Why Polls Disagree
Two pollsters survey the same race in the same week and publish different leaders. Neither is necessarily wrong. Polling involves a chain of judgment calls, and each one can move the numbers.
The baseline: sampling noise
Before any methodological choices enter, two polls of the same race will differ simply because each interviews a different random sample. That alone produces spread of a few points between honest, competent polls. Disagreement only needs explaining when it is larger or more persistent than chance would produce — and that is where the choices below come in.
Mode effects
How a pollster reaches people shapes who answers. Live telephone interviews, online panels, text-message surveys, and automated calls each reach somewhat different slices of the public — by age, by how online they are, by willingness to talk to a stranger. People can also answer differently when speaking to a human than when tapping a screen. Two firms using different modes can both execute well and still see different electorates.
Likely-voter screens
A poll of all adults, of registered voters, and of “likely voters” are three different surveys. Deciding who counts as likely to vote is a judgment call: some firms ask respondents directly, some use vote history, some build statistical models. Because the people screened out often lean differently from those kept in, the screen itself can shift the topline — especially in lower-turnout midterm elections, where guessing who shows up is hardest.
Weighting choices
No raw sample looks exactly like the electorate, so every pollster adjusts — weighting respondents so the sample matches known population benchmarks like age, sex, education, race, and region. Firms differ on which benchmarks to use and how hard to correct, and contested choices (such as weighting on past vote or party) can move results by several points. Weighting is necessary; it is also a place where reasonable experts diverge.
House effects
Add those choices up and many firms show a persistent lean relative to the polling field — consistently a bit better for one party than the average of everyone else. This is called a house effect. It is usually a byproduct of method, not intent, and a firm with a house effect can still be informative — its movement over time often tracks real change even when its level sits high or low. Our average doesn't apply house-effect corrections, because doing so requires modeling assumptions we prefer to avoid; we say so plainly on the methodology page.
Timing
Polls are conducted over field windows of days, sometimes a week or more. Two polls “released” the same day may have interviewed people at different times, straddling a debate, a major news story, or a campaign event. When opinion is moving, part of the disagreement is simply that the polls measured different moments.

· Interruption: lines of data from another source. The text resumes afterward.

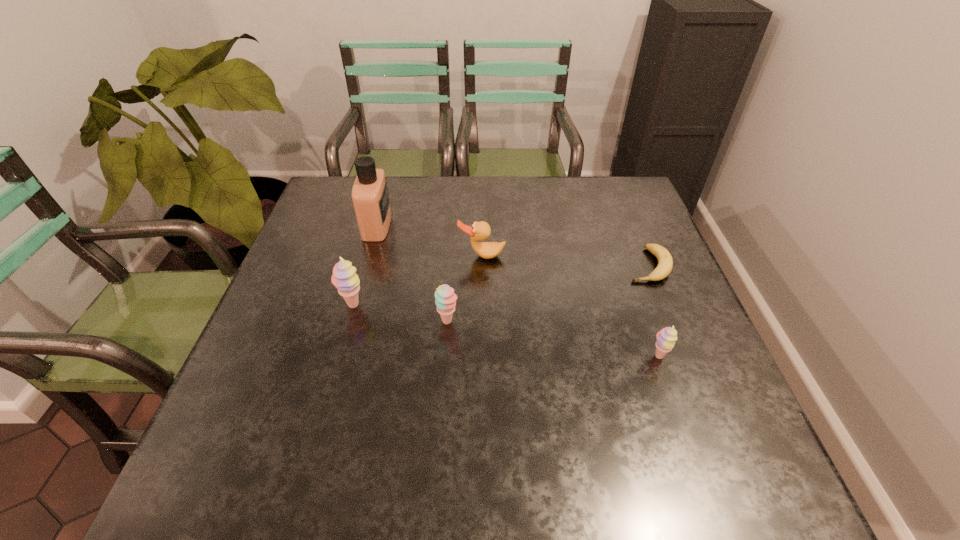 The image size is (960, 540). Identify the location of vacant space at the far edge of the desktop. (521, 184).

In order to click on free region at the near edge of the desktop in this screenshot , I will do `click(429, 402)`.

The image size is (960, 540). Identify the location of vacant space at the left edge. (313, 271).

Where is `blank space at the right edge of the desktop`? Image resolution: width=960 pixels, height=540 pixels. blank space at the right edge of the desktop is located at coordinates (652, 366).

You are a GUI agent. You are given a task and a screenshot of the screen. Output one action in this format:
    pyautogui.click(x=<x>, y=<y>)
    Task: Click on the vacant space at the far right corner
    The width and height of the screenshot is (960, 540).
    Given the screenshot: What is the action you would take?
    pyautogui.click(x=621, y=186)

Locate an element on the screen. This screenshot has height=540, width=960. vacant space that is in between the shortest object and the tallest sherbert is located at coordinates (500, 285).

Find the location of a particular element. blank region between the banana and the duck is located at coordinates (564, 260).

Identify the location of free spot between the tallest sherbert and the second sherbert from left to right. (400, 313).

What are the coordinates of `free point between the second tallest object and the duck` in the screenshot? It's located at (418, 281).

This screenshot has height=540, width=960. What are the coordinates of `free space between the banana and the tallest object` in the screenshot? It's located at (513, 245).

What to do with disagreement
Treat it as information, not malfunction. A wide spread across pollsters is itself a signal that the race is hard to measure — and a reason to hold conclusions loosely. Averaging many polls smooths over individual choices, which is why we publish a weighted average rather than chasing single polls. But an average can't fix a miss the whole field shares; how we account for that is covered in How We Handle Uncertainty.